Berta ist lahm. Das ist sie schon länger. Ihr Bauer hat die 10-jährige Kuh, die bereits Einiges geleistet hat, vor wenigen Tagen ein weiteres Mal im Klauenstand gehabt. Aktuell setzt der älteren Dame auch noch die Hitze zu. Der Bauer entscheidet sich, die Kuh, früher als geplant, zu schlachten. Was er im ersten Moment nicht bedenkt – eine lahme Kuh, ist auch eine kranke Kuh. Will er sich Schwierigkeiten mit den Behörden ersparen, muss er die Lahmheit auf dem Begleitdokument (siehe Bild) korrekt deklarieren.
Transportfähigkeit
In der Fachinformation des Bundesamts für Lebensmittelsicherheit und Veterinärwesen (BLV) steht, dass nur jene Tiere transportfähig sind, die keine Einschränkung am Bewegungsapparat aufweisen und beim Gehen alle vier Beine gleichmässig belasten. In Bertas Fall ist dem nicht so. Bei ihr ist von einer Transportfähigkeit mit Einschränkung auszugehen. Darunter fallen Tiere mit leichter Einschränkung am Bewegungsapparat. Das Tier belastet beim Gehen zum Beispiel aufgrund des Alters, der Nutzung, eines Klauenleidens oder einer leichten Gelenksentzündung nicht alle vier Beine gleichmässig. «Diese Tiere sind separiert oder in separaten Abteilen, bei angepasster Einstreue und für das Tier idealen klimatischen Bedingungen und regelmässiger Überwachung durch den Transporteur zu transportieren», steht in der Fachinformation. Aber nicht nur der Transport ist relevant, sondern auch das Deklarieren der Lahmheit. Auch ohne Medikamenteneinsatz ist Berta nicht gesund. «Jede Lahmheit ist auf dem Begleitdokument anzugeben. Wenn ein Tier nicht alle vier Gliedmassen gleichmässig belastet sind sichernde Massnahmen für den Transport vorzunehmen (Separierung, dicke Strohschicht). Solche Tiere sind auf möglichst direktem Weg und über möglichst kurze Strecken in die Schlachtanlage zu transportieren und nicht über Märkte zu handeln oder Sammeltransporten mitzugeben», erklärt der Berner Kantonstierarzt Reto Wyss auf Anfrage.

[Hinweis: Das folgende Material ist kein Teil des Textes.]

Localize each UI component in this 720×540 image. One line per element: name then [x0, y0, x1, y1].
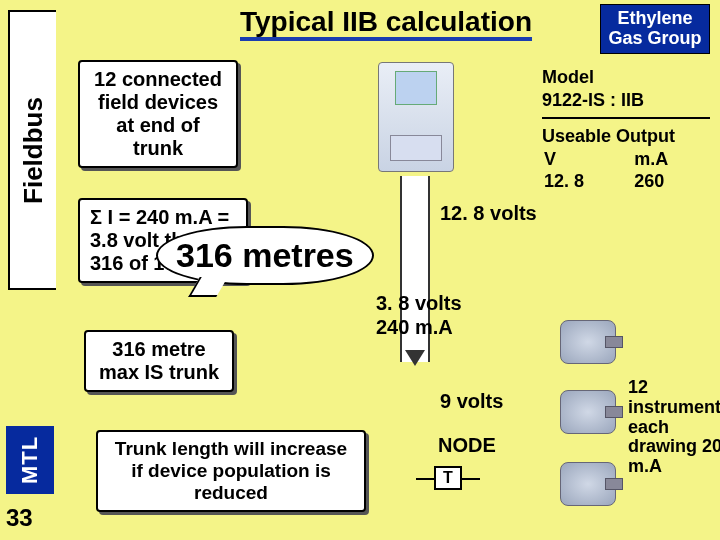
mtl-logo: MTL	[6, 426, 54, 494]
model-col-v: V	[542, 148, 632, 171]
max-trunk-box: 316 metre max IS trunk	[84, 330, 234, 392]
sidebar-tab-label: Fieldbus	[18, 97, 49, 204]
instrument-icon	[560, 320, 616, 364]
mid-current-label: 240 m.A	[376, 316, 453, 338]
gas-group-badge: Ethylene Gas Group	[600, 4, 710, 54]
devices-box: 12 connected field devices at end of tru…	[78, 60, 238, 168]
model-val-ma: 260	[632, 170, 710, 193]
model-heading: Model	[542, 66, 710, 89]
power-supply-icon	[378, 62, 454, 172]
model-name: 9122-IS : IIB	[542, 89, 710, 112]
note-box: Trunk length will increase if device pop…	[96, 430, 366, 512]
terminator-box: T	[434, 466, 462, 490]
callout-bubble: 316 metres	[156, 226, 374, 285]
instrument-icon	[560, 462, 616, 506]
gas-group-line2: Gas Group	[607, 29, 703, 49]
instruments-text: 12 instruments each drawing 20 m.A	[628, 378, 720, 477]
mtl-logo-text: MTL	[17, 436, 43, 484]
end-voltage-label: 9 volts	[440, 390, 503, 412]
model-col-ma: m.A	[632, 148, 710, 171]
top-voltage-label: 12. 8 volts	[440, 202, 537, 224]
model-useable: Useable Output	[542, 125, 710, 148]
instrument-icon	[560, 390, 616, 434]
slide: Fieldbus Typical IIB calculation Ethylen…	[0, 0, 720, 540]
model-info: Model 9122-IS : IIB Useable Output V m.A…	[542, 66, 710, 193]
gas-group-line1: Ethylene	[607, 9, 703, 29]
page-number: 33	[6, 504, 33, 532]
sidebar-tab: Fieldbus	[8, 10, 56, 290]
model-val-v: 12. 8	[542, 170, 632, 193]
mid-voltage-label: 3. 8 volts	[376, 292, 462, 314]
node-label: NODE	[438, 434, 496, 456]
slide-title: Typical IIB calculation	[240, 6, 532, 38]
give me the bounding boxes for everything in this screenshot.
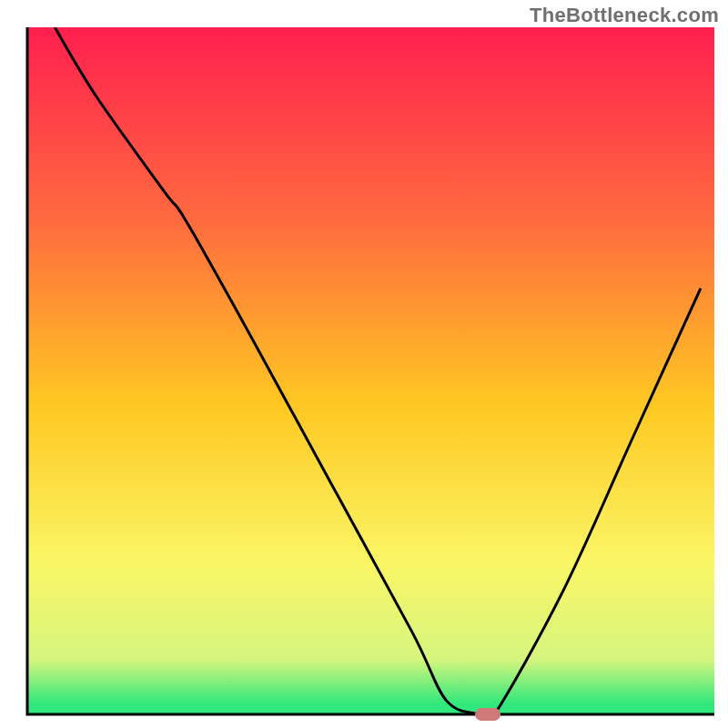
- chart-svg: [0, 0, 728, 728]
- optimal-marker: [475, 708, 500, 721]
- chart-container: TheBottleneck.com: [0, 0, 728, 728]
- plot-background: [27, 27, 714, 714]
- watermark-text: TheBottleneck.com: [530, 4, 719, 27]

Wenn ein Tierhalter Zweifel hat, ob das Tier transportfähig ist oder nicht, «muss er einen Tierarzt beiziehen, der die Transportfähigkeit beurteilt und bescheinigt», so Wyss. Ein tierärztliches Zeugnis sei immer möglich und im Zweifelsfall auch angebracht, ergänzt der Kantonstierarzt.
Die Lahmheit bestimmen
Der Kantonstierarzt Reto Wyss verweist auf einen deutschen Praxis-Leitfaden zur Bestimmung der Transportfähigkeit von adulten Rindern. Im Zusammenhang mit Lahmheiten werden darin vier Stufen beschrieben.
Stufe 1, transportfähig:Gewicht ist gleichmässig auf alle vier Beine verteilt; Bewegung erfolgt gleichmässig mit langen, flüssigen Schritten. Die Rückenlinie ist gerade.
Stufe 2, transportfähig mit Deklaration: Ungleichmässiger Gang (Rhythmus oder Belastung), Schritte verkürzt; Betroffene Gliedmasse(n) nicht auf Anhieb zu identifizieren.
Stufe 3, transportfähig mit Deklaration und evt. ärztlicher Rücksprache: Ungleichmässige Belastung der Gliedmassen. Das betroffene Bein ist sofort identifizierbar. Und/oder die Kuh macht offensichtlich verkürzte Schritte (üblicherweise mit einem aufgebogenen Rücken).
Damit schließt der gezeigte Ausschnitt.